Auch Helmut Schröder, Geschäftsführer des Wissenschaftlichen Instituts der AOK (WIdO), betonte, dass viele der neuen und teuren Arzneimittel laut den AMNOG-Daten keinen belegten Zusatznutzen hätten. Das sei eine »Entkoppelung« von Preisen und therapeutischem Nutzen. Um das AMNOG-Verfahren zu umgehen, greife die Industrie auf eine Strategie der »Orphanisierung« zurück. Dabei konzentrieren sich Hersteller zunehmend auf Arzneimittel für seltene Erkrankungen, da bei diesen Erkrankungen bis zu einer Umsatzschwelle von 30 Millionen Euro (bis Ende 2022: 50 Millionen Euro) kein Nutzennachweis erfolgen muss.
2024 gab es nach Angaben der AOK 42 Neueinführungen, darunter 24 Orphan-Arzneimittel. Insgesamt machten Orphan-Arzneimittel demnach einen Versorgungsanteil von weniger als einem Promille und einen Kostenanteil von knapp 14 Prozent an den Gesamtkosten aus. »Auch dies führt dazu, dass in der Folge immer mehr Geld für immer weniger Versorgung ausgegeben wird«, so Schröder. Das AMNOG-Verfahren müsse daher dringend reformiert werden.

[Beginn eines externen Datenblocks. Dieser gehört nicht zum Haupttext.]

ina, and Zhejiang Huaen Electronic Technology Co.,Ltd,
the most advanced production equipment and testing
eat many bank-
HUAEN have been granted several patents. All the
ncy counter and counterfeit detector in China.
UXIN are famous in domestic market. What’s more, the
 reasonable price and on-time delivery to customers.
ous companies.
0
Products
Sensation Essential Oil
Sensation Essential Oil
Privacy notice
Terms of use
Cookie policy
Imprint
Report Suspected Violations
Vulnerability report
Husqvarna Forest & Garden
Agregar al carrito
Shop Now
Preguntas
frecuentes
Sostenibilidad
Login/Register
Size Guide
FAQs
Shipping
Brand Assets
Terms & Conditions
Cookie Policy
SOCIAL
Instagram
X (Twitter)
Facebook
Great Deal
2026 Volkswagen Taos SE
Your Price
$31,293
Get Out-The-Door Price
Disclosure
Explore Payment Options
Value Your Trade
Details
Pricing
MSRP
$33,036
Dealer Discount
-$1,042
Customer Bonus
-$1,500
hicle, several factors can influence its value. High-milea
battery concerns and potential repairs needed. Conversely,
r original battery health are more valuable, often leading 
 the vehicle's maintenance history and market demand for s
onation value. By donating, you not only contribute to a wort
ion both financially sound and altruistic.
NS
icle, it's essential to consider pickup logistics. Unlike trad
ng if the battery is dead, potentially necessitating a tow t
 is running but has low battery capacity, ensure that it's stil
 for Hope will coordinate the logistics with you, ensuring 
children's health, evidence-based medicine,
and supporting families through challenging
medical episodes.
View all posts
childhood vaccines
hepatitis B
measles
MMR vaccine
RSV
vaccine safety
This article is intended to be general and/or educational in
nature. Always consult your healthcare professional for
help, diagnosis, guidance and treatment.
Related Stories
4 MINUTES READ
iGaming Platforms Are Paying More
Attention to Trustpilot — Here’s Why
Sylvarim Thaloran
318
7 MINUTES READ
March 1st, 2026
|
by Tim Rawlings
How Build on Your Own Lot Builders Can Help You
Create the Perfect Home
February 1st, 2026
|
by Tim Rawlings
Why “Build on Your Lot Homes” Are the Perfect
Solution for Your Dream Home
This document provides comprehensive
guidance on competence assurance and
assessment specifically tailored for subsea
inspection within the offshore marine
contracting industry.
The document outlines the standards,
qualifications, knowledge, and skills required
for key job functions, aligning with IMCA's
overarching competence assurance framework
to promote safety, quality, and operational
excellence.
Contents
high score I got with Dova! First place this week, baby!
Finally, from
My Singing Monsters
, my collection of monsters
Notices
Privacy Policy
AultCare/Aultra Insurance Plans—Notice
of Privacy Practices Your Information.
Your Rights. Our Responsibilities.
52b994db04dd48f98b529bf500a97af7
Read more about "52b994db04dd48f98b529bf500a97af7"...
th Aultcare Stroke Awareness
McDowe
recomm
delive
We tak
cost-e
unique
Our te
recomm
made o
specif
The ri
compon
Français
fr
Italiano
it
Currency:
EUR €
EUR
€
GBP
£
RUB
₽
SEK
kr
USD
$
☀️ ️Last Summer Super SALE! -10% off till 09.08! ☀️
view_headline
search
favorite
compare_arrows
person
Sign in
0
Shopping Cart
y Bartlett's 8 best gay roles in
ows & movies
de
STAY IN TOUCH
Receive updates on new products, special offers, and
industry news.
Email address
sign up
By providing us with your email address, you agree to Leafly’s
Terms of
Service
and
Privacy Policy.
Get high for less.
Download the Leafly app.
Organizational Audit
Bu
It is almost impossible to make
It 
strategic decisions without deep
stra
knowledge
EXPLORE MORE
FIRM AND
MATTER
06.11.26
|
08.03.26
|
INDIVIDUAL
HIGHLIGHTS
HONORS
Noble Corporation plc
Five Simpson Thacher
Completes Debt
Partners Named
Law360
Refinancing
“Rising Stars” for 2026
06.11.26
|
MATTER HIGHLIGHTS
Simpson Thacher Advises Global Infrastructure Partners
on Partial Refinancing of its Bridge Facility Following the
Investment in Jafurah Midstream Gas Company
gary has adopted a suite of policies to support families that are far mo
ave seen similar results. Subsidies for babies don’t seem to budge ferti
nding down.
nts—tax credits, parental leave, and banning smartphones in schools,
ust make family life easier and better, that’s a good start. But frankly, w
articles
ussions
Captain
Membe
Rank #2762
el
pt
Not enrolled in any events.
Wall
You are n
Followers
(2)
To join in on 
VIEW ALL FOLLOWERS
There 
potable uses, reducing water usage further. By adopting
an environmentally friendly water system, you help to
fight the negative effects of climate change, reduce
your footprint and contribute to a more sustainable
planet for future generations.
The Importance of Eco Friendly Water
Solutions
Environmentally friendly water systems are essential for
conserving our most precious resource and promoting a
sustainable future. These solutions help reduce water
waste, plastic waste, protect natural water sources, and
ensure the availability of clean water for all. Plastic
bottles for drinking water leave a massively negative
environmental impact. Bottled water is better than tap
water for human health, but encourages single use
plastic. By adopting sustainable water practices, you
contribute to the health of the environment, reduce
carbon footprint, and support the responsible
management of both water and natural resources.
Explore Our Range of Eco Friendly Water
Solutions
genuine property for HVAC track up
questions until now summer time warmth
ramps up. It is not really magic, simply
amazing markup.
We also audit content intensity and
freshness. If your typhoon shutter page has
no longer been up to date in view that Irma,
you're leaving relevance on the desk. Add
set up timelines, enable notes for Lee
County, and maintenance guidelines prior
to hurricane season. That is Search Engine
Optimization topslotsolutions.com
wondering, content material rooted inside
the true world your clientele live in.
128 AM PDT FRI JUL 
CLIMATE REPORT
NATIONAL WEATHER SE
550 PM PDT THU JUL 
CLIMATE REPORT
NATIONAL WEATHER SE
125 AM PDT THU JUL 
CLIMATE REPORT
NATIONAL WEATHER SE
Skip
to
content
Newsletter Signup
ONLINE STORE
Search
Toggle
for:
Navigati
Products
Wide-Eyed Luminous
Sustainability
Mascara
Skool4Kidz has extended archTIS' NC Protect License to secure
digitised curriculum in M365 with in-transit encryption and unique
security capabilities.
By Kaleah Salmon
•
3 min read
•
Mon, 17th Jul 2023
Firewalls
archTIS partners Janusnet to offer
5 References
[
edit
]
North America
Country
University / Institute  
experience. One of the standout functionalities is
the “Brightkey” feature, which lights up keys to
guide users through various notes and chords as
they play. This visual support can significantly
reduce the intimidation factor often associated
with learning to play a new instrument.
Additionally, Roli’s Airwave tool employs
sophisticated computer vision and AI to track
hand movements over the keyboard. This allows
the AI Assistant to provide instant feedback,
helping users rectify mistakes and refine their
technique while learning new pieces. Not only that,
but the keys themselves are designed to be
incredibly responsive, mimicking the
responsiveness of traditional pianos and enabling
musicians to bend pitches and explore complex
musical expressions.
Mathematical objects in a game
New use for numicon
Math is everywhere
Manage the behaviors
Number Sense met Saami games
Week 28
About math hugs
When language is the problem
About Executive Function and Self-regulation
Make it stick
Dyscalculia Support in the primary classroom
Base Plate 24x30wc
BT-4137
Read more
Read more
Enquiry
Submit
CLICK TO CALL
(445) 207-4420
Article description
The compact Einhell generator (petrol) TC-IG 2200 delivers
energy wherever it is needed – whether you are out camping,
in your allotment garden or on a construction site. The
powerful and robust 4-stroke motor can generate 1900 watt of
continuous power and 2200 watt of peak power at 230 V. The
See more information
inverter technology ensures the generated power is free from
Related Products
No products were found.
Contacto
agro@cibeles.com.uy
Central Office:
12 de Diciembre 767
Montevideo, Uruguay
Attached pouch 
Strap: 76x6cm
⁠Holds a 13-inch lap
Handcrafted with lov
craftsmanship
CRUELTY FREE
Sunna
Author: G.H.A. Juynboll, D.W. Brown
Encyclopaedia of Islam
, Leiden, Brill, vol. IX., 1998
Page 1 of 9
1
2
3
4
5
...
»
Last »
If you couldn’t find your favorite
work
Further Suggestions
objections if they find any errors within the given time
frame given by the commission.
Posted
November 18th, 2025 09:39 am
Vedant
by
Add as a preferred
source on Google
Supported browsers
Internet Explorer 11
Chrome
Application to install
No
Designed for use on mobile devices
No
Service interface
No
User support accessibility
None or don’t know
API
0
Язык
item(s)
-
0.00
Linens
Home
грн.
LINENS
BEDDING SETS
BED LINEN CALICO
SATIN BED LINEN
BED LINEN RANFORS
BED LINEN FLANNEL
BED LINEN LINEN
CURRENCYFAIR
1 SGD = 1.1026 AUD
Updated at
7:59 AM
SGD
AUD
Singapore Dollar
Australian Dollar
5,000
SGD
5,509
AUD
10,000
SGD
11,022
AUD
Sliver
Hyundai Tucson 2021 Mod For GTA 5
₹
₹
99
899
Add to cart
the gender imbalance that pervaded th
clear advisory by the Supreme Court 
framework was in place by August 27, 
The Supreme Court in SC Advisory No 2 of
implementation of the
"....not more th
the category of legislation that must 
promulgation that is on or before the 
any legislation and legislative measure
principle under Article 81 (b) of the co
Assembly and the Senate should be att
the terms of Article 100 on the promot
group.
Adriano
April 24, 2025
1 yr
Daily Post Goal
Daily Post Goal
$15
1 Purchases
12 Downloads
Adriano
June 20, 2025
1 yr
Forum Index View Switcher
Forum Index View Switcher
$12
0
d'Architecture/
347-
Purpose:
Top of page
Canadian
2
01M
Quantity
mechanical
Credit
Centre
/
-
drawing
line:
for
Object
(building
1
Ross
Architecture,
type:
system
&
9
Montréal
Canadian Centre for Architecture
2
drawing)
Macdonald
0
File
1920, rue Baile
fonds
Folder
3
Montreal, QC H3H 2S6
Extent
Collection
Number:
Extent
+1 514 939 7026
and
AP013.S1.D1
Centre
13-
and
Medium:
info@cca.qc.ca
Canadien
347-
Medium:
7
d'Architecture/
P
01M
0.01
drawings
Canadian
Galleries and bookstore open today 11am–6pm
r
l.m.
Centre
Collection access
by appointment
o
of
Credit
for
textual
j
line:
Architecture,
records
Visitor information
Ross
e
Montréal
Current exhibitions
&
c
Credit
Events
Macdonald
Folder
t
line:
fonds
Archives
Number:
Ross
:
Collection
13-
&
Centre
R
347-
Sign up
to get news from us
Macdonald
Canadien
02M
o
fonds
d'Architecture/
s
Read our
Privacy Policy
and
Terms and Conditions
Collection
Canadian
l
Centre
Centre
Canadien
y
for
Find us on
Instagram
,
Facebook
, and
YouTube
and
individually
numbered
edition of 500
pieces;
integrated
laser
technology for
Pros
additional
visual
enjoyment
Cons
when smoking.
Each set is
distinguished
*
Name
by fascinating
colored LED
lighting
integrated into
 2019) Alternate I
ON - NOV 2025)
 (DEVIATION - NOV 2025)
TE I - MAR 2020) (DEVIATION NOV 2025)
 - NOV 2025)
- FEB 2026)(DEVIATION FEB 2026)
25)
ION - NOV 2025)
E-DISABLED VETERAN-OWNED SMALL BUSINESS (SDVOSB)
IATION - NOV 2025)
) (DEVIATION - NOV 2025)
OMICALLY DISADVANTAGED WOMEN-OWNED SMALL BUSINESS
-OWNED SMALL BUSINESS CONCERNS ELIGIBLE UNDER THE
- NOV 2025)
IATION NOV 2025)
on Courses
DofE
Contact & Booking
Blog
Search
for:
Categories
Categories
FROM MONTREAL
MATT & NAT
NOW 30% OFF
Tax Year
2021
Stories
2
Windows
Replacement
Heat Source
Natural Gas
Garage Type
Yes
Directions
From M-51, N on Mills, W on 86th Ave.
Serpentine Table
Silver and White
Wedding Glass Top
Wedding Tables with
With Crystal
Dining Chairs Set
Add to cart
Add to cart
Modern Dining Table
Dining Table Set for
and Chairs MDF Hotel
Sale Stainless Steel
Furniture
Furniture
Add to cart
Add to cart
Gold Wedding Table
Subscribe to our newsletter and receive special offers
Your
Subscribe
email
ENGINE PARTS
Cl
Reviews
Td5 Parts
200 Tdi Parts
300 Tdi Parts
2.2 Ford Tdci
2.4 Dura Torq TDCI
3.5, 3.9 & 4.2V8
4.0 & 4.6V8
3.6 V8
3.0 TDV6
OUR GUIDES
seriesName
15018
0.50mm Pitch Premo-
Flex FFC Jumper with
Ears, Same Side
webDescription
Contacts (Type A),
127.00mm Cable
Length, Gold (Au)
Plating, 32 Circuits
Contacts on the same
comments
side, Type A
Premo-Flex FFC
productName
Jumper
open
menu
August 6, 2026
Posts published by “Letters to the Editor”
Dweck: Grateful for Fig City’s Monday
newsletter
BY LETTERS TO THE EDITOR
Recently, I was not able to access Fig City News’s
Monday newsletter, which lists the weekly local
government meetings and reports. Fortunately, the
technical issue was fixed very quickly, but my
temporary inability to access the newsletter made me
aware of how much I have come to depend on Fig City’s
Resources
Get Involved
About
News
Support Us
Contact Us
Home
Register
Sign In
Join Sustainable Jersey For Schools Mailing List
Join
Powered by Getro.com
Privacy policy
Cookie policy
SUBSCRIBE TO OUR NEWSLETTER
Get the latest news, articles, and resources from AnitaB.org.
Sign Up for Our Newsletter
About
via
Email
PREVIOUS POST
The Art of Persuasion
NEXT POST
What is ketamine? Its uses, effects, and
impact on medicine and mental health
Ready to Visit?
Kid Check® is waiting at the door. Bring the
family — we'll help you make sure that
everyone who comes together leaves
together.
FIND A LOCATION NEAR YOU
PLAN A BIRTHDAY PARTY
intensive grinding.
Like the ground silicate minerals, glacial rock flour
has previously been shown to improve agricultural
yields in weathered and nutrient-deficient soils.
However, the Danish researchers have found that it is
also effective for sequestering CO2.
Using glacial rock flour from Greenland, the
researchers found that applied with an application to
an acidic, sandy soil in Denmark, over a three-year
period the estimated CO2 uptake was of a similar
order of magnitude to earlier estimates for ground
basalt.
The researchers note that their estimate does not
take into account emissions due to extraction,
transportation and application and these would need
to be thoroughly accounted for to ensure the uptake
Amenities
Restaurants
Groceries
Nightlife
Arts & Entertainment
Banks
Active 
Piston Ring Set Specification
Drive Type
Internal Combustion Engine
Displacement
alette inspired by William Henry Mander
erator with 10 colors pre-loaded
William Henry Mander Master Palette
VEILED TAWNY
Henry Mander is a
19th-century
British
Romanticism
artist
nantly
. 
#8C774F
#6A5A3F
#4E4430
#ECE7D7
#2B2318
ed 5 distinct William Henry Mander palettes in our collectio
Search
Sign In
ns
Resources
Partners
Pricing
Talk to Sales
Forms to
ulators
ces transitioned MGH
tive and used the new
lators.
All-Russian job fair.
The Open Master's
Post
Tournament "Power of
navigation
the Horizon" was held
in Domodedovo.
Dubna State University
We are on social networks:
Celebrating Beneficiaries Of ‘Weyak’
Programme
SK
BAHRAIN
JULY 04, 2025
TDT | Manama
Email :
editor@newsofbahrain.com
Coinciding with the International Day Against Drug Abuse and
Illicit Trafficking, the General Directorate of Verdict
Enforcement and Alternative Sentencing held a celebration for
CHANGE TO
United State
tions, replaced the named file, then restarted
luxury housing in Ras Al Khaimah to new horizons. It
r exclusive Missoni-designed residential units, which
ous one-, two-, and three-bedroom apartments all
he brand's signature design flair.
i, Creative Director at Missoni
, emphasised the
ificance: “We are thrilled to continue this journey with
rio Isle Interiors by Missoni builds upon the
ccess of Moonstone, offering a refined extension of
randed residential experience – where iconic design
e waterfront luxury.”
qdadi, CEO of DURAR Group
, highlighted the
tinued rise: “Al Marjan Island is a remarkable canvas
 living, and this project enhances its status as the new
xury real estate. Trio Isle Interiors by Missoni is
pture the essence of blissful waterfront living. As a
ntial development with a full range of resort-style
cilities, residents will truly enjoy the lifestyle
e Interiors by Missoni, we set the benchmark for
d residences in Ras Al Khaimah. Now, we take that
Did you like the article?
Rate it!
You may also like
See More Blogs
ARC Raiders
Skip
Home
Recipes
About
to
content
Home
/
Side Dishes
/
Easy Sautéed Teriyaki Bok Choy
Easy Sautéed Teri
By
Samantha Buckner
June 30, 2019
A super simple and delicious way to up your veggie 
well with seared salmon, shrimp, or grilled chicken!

Schröder sprach sich für ein neues System der Preisgestaltung aus und stellte den in Rotterdam entwickelten »AIM Fair Price Calculator« vor. Dieser soll mithilfe eines Algorithmus, der unter anderem Entwicklungs- und Vertriebskosten berücksichtigt, einen fairen Preis für ein neues Arzneimittel berechnen. »Natürlich wird die pharmazeutische Industrie das nicht quotieren. Aber wir brauchen einen Gamechanger für ein modernes Preissystem, das echte Innovationen honoriert, die Risiken reduziert und die finanzielle Tragfähigkeit unseres solidarischen Gesundheitssystems berücksichtigt«, sagte der WIdO-Geschäftsführer.